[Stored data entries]
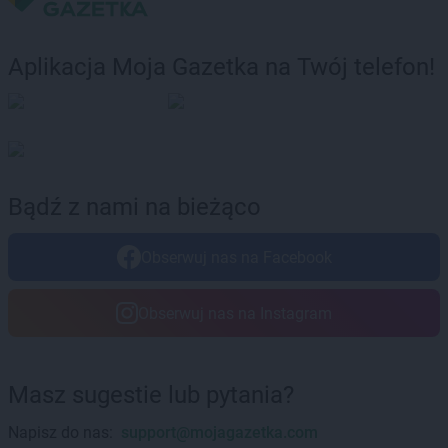
LEWIATAN
Bolków
LEWIATAN
Bolszewo
Aplikacja Moja Gazetka na Twój telefon!
LEWIATAN
Bondyrz
LEWIATAN
Borki
LEWIATAN
Borki Wielkie
LEWIATAN
Boronów
LEWIATAN
Borowa
LEWIATAN
Borowe
Bądź z nami na bieżąco
LEWIATAN
Borowie
LEWIATAN
Borowno
Obserwuj nas na Facebook
LEWIATAN
Borowo
LEWIATAN
Borowy Młyn
LEWIATAN
Borucino
Obserwuj nas na Instagram
LEWIATAN
Borzęcin Mały
LEWIATAN
Bożejowice
LEWIATAN
Bożepole Wielkie
Masz sugestie lub pytania?
LEWIATAN
Bożewo
LEWIATAN
Bralin
Napisz do nas:
support@mojagazetka.com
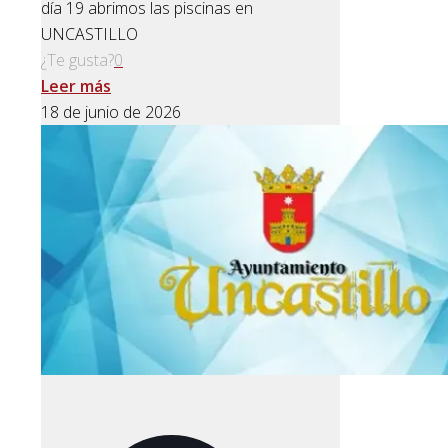
día 19 abrimos las piscinas en
UNCASTILLO
¿Te gusta?
0
Leer más
18 de junio de 2026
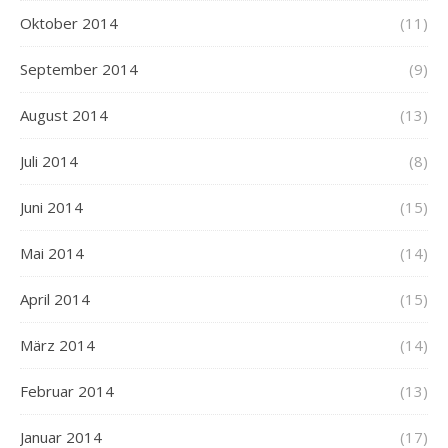
Oktober 2014
(11)
September 2014
(9)
August 2014
(13)
Juli 2014
(8)
Juni 2014
(15)
Mai 2014
(14)
April 2014
(15)
März 2014
(14)
Februar 2014
(13)
Januar 2014
(17)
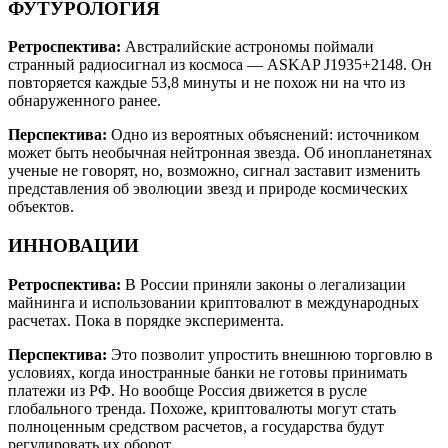
ФУТУРОЛОГИЯ
Ретроспектива:
Австралийские астрономы поймали
странный радиосигнал из космоса — ASKAP J1935+2148. Он
повторяется каждые 53,8 минуты и не похож ни на что из
обнаруженного ранее.
Перспектива:
Одно из вероятных объяснений: источником
может быть необычная нейтронная звезда. Об инопланетянах
ученые не говорят, но, возможно, сигнал заставит изменить
представления об эволюции звезд и природе космических
объектов.
ИННОВАЦИИ
Ретроспектива:
В России приняли законы о легализации
майнинга и использовании криптовалют в международных
расчетах. Пока в порядке эксперимента.
Перспектива:
Это позволит упростить внешнюю торговлю в
условиях, когда иностранные банки не готовы принимать
платежи из РФ. Но вообще Россия движется в русле
глобального тренда. Похоже, криптовалюты могут стать
полноценным средством расчетов, а государства будут
регулировать их оборот.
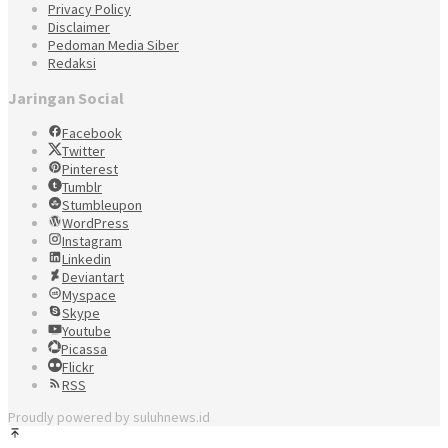
Privacy Policy
Disclaimer
Pedoman Media Siber
Redaksi
Jaringan Social
Facebook
Twitter
Pinterest
Tumblr
Stumbleupon
WordPress
Instagram
Linkedin
Deviantart
Myspace
Skype
Youtube
Picassa
Flickr
RSS
Proudly powered by suluhnews.id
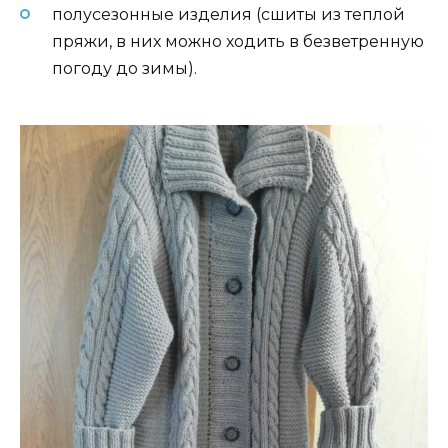
полусезонные изделия (сшиты из теплой
пряжи, в них можно ходить в безветренную
погоду до зимы).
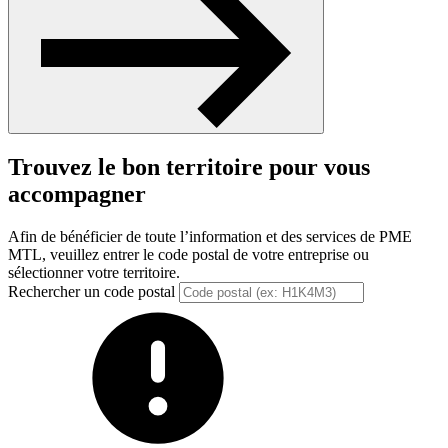
Trouvez le bon territoire pour vous
accompagner
Afin de bénéficier de toute l’information et des services de PME
MTL, veuillez entrer le code postal de votre entreprise ou
sélectionner votre territoire.
Rechercher un code postal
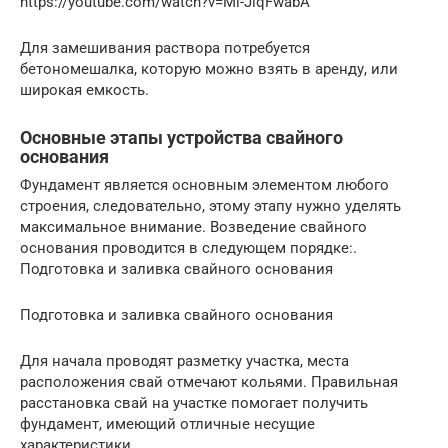
https://youtube.com/watch?v=Ml-JiqFwabA
Для замешивания раствора потребуется
бетономешалка, которую можно взять в аренду, или
широкая емкость.
Основные этапы устройства свайного
основания
Фундамент является основным элементом любого
строения, следовательно, этому этапу нужно уделять
максимальное внимание. Возведение свайного
основания проводится в следующем порядке:.
Подготовка и заливка свайного основания
Подготовка и заливка свайного основания
Для начала проводят разметку участка, места
расположения свай отмечают кольями. Правильная
расстановка свай на участке помогает получить
фундамент, имеющий отличные несущие
характеристики.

WHAT IS EXPECTED: Extract from the data every line where "свайного" shows up.

THE ANSWER:
Основные этапы устройства свайного
максимальное внимание. Возведение свайного
Подготовка и заливка свайного основания
Подготовка и заливка свайного основания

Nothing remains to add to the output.